#### [Data segment]
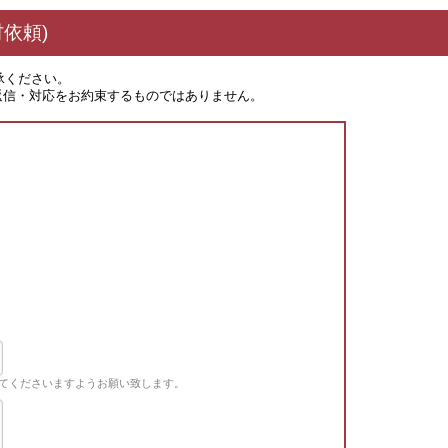
依頼)
承ください。
返信・対応をお約束するものではありません。
てくださいますようお願い致します。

#### [About this task]
Give back the material above exactly, with each picture removed.

#### [Task output]
依頼)
承ください。
返信・対応をお約束するものではありません。
てくださいますようお願い致します。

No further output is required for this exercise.